For every countries, the proportions of Female and Male is balanced, there are no domination for one gender, it shows a same proportions. it means that our customers are from Female and Male.

3. Compare the daily average purchase sizes of female and male customers from the highest contributing country based on the orders generated in June 2023.

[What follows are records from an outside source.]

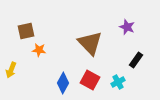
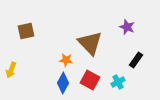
orange star: moved 27 px right, 10 px down
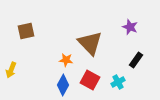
purple star: moved 3 px right
blue diamond: moved 2 px down
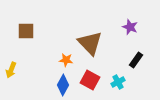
brown square: rotated 12 degrees clockwise
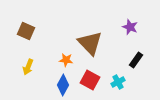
brown square: rotated 24 degrees clockwise
yellow arrow: moved 17 px right, 3 px up
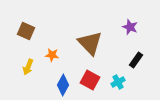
orange star: moved 14 px left, 5 px up
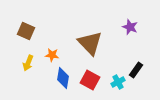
black rectangle: moved 10 px down
yellow arrow: moved 4 px up
blue diamond: moved 7 px up; rotated 20 degrees counterclockwise
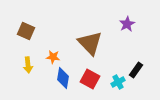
purple star: moved 3 px left, 3 px up; rotated 21 degrees clockwise
orange star: moved 1 px right, 2 px down
yellow arrow: moved 2 px down; rotated 28 degrees counterclockwise
red square: moved 1 px up
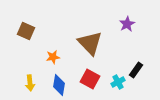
orange star: rotated 16 degrees counterclockwise
yellow arrow: moved 2 px right, 18 px down
blue diamond: moved 4 px left, 7 px down
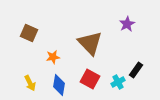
brown square: moved 3 px right, 2 px down
yellow arrow: rotated 21 degrees counterclockwise
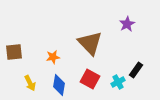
brown square: moved 15 px left, 19 px down; rotated 30 degrees counterclockwise
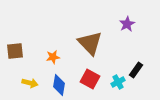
brown square: moved 1 px right, 1 px up
yellow arrow: rotated 49 degrees counterclockwise
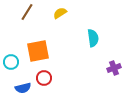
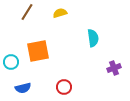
yellow semicircle: rotated 16 degrees clockwise
red circle: moved 20 px right, 9 px down
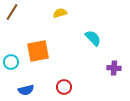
brown line: moved 15 px left
cyan semicircle: rotated 36 degrees counterclockwise
purple cross: rotated 24 degrees clockwise
blue semicircle: moved 3 px right, 2 px down
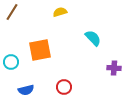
yellow semicircle: moved 1 px up
orange square: moved 2 px right, 1 px up
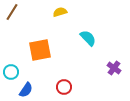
cyan semicircle: moved 5 px left
cyan circle: moved 10 px down
purple cross: rotated 32 degrees clockwise
blue semicircle: rotated 42 degrees counterclockwise
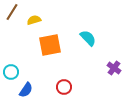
yellow semicircle: moved 26 px left, 8 px down
orange square: moved 10 px right, 5 px up
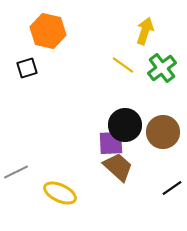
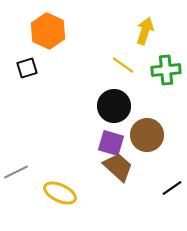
orange hexagon: rotated 12 degrees clockwise
green cross: moved 4 px right, 2 px down; rotated 32 degrees clockwise
black circle: moved 11 px left, 19 px up
brown circle: moved 16 px left, 3 px down
purple square: rotated 20 degrees clockwise
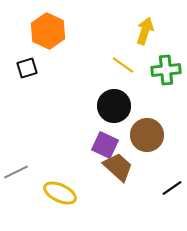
purple square: moved 6 px left, 2 px down; rotated 8 degrees clockwise
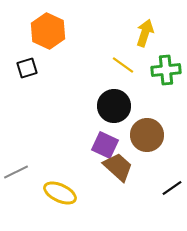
yellow arrow: moved 2 px down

with highest_country_june as (
select country, count(id) as total_orders
from `bigquery-public-data.thelook_ecommerce.orders` o
join `bigquery-public-data.thelook_ecommerce.users` u on o.user_id = u.id
where
CONCAT( CAST(EXTRACT(YEAR FROM DATE (o.created_at)) AS STRING),"-",CAST(EXTRACT(MONTH FROM DATE (o.created_at)) AS STRING) ) = '2023-6'
group by country
order by total_orders desc limit 1
)
select date(o.created_at) as dates, o.gender, avg(num_of_item) as average_purchase_size
from `bigquery-public-data.thelook_ecommerce.orders` o
join `bigquery-public-data.thelook_ecommerce.users` u on o.user_id = u.id
where country in (select country from highest_country_june)
and CONCAT( CAST(EXTRACT(YEAR FROM DATE (o.created_at)) AS STRING),"-",CAST(EXTRACT(MONTH FROM DATE (o.created_at)) AS STRING) ) = '2023-6'
group by dates, o.gender
order by dates

Graphic above shows that daily average purchase size of female and male in June 2023 was the same. again there are no gender domination for daily average purchase size in June 2023.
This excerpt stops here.